Ruido y silencio

 

La voz de la vida flotaba en el silencio, y repartía sus secretos entre los innumerables seres. La canción eterna, transportada desde siempre, podía ser oída e interpretada por los sedientos de respuestas.

El silencio palpitaba en la inmensidad del mundo como el mar primordial donde nacían las verdades, para alegría y sosiego de las almas deseosas.

Pero un día el silencio dejó de generar consuelo para los seres dolientes. El alboroto consiguió esconderlo ante los humanos.

La vida intentaba hacerse entender, pero el puente se había roto. No encontraba la manera de cruzar el abismo de estruendo que surgió de la nada. Su tamaño crecía al compás de la ignorancia del mundo, cobró forma y se convirtió en un ser omniabarcante.

Vida, respóndeme, ¿qué hago aquí?, ¿por qué esta angustia?, ¿dónde están las respuestas? No las encuentro, no puedo oírlas, ¿me estás hablando y no te oigo o solo lo imagino? Las preguntas chocaban con ruidosas paredes.

Los templos se convirtieron en destinos turísticos, y el silencio escapó de su cobijo. Bolsas oscuras de ruido envolvieron el aire de la ciudad. Ruidos de fábricas, músicas estridentes y bocinas de automóviles laceraban su serenidad antigua. Hasta el mar llegaron los motores de barcos colosales. El ruido se había hecho despótico señor del mundo.

El hombre no conocía ya el sonido de las aguas cantarinas de los arroyos, ni el arrullador murmullo de los árboles cuando el viento pasa entre sus hojas, ni la voz de los animales, ni la sinfonía de las rocas cuando el aire sopla a través de sus aristas. La música de la naturaleza quedó cautiva.

Los oídos humanos se volvieron sordos y sus aspiraciones se tornaron grises.

El silencio parecía no existir entre tanto desorden sonoro. Y, sin embargo, permanecía latente y olvidado en el corazón de los hombres, un lugar que le correspondía por derecho.
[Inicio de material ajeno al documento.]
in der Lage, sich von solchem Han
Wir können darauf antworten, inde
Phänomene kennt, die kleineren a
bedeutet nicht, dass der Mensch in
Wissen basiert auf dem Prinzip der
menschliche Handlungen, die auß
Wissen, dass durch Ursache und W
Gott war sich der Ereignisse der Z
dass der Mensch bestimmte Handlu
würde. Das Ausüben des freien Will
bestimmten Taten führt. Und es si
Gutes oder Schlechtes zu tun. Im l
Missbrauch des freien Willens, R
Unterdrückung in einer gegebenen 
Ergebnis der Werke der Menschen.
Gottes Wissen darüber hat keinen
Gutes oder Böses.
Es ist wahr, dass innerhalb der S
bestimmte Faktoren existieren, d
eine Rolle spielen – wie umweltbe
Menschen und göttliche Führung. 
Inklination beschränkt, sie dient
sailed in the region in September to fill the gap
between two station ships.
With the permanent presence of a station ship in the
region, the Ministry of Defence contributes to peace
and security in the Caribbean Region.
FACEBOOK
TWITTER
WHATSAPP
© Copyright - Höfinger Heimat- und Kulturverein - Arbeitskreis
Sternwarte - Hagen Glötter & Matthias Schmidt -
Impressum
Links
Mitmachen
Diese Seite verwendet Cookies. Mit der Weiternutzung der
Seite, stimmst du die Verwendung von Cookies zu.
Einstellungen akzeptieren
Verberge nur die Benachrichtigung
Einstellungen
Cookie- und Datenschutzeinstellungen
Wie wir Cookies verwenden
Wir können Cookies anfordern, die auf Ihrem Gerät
Algunos se dieron cuenta, buscaron en su silencio interior y todo brotó de nuevo. Cada cosa recuperó su voz natural: la brisa de la mañana, los ecos de la noche, el balbuceo de un niño, la risa de una fuente y, sobre todo, los sueños e ideales, que tan afanosamente luchaban por hacerse oír.

Cuando los humanos acallaron los ruidos invasores, escucharon su verdadera voz y reencontraron su camino.

Un camino que siempre estuvo ahí. De la mano del silencio.